_Aim of the exercise_. Each line holding the word "schedule" must appear in the answer, copied from the entries.

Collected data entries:
○ ○ ○

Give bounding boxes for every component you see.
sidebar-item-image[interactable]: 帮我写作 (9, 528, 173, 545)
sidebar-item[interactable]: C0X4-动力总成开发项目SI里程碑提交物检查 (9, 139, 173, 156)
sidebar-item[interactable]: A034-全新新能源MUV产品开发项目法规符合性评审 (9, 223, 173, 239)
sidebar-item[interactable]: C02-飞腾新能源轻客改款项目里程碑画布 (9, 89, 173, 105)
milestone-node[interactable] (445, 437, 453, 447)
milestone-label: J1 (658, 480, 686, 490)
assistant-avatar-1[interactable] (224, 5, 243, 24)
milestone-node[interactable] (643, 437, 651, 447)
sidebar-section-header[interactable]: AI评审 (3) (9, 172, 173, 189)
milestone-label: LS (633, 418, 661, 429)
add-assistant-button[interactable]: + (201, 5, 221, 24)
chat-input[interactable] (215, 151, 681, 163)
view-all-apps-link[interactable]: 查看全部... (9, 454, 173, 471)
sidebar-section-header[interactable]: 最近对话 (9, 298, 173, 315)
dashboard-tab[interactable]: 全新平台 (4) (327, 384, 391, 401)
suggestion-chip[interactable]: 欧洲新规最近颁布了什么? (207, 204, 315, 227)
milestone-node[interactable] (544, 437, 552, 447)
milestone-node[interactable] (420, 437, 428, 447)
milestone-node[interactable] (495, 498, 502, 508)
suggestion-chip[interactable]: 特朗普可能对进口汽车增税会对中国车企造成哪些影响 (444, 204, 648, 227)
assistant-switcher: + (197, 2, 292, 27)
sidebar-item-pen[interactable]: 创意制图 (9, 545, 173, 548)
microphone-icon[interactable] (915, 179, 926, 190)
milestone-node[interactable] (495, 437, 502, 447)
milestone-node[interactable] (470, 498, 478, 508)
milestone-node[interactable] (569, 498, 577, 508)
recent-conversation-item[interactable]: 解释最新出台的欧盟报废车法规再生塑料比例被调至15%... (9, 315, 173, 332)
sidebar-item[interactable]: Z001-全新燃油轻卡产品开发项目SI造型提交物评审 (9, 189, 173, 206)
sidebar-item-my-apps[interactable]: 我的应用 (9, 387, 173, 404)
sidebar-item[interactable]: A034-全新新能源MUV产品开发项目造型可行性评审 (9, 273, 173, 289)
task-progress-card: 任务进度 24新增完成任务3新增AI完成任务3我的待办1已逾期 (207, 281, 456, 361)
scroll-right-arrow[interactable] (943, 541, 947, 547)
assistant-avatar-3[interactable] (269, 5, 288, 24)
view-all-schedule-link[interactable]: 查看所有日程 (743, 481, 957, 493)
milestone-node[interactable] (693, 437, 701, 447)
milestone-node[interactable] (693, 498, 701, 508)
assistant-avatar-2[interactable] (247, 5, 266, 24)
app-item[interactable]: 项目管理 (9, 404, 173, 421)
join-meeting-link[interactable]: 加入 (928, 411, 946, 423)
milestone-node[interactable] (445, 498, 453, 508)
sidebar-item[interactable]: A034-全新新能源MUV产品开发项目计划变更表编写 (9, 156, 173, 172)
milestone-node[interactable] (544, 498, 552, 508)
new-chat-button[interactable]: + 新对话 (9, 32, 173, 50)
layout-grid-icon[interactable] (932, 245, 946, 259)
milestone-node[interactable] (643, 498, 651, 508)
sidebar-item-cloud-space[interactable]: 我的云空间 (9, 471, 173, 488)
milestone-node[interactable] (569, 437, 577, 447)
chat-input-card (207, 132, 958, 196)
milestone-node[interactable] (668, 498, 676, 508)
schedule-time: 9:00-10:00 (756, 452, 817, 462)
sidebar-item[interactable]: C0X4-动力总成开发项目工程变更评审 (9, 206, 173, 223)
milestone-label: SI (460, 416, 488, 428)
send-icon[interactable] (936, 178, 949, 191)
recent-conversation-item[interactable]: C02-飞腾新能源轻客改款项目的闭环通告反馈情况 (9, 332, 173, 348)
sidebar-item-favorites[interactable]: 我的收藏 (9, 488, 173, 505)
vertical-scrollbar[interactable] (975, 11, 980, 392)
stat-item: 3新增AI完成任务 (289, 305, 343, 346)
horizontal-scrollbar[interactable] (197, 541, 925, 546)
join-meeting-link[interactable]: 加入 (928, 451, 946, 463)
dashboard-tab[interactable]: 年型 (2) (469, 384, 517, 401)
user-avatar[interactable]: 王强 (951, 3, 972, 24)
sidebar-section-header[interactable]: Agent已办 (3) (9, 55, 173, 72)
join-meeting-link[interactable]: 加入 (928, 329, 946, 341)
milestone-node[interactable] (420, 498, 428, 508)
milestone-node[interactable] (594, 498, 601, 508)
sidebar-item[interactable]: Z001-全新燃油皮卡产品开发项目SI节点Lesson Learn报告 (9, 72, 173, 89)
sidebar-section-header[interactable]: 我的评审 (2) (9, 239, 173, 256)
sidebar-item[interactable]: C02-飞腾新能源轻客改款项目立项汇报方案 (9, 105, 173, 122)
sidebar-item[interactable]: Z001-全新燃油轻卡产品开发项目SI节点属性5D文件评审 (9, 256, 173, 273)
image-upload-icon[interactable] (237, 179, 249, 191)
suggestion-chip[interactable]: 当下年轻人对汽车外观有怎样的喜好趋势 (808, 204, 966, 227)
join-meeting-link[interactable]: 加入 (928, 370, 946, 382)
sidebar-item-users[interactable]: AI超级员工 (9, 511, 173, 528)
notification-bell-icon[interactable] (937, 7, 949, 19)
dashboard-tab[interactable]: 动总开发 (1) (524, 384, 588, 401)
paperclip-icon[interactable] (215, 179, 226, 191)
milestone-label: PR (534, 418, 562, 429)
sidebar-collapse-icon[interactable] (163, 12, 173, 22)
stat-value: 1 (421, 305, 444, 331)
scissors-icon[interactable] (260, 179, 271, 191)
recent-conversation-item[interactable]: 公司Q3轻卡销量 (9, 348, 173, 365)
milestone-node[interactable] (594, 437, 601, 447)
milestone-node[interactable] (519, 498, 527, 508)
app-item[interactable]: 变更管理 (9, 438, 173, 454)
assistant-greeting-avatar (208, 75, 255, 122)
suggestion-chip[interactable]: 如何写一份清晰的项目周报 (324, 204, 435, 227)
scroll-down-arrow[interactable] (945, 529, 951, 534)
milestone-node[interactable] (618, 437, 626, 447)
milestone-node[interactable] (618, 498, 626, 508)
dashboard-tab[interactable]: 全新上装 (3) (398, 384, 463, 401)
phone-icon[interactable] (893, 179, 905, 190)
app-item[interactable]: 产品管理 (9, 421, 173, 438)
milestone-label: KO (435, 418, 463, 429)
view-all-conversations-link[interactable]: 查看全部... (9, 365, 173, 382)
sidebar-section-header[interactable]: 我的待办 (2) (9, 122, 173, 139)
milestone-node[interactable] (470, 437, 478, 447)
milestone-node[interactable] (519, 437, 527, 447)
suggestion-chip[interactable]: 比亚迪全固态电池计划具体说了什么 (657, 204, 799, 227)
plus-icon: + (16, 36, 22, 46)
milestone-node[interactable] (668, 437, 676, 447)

○ ○ ○

_Response below_.
view-all-schedule-link[interactable]: 查看所有日程 (743, 481, 957, 493)
schedule-time: 9:00-10:00 (756, 452, 817, 462)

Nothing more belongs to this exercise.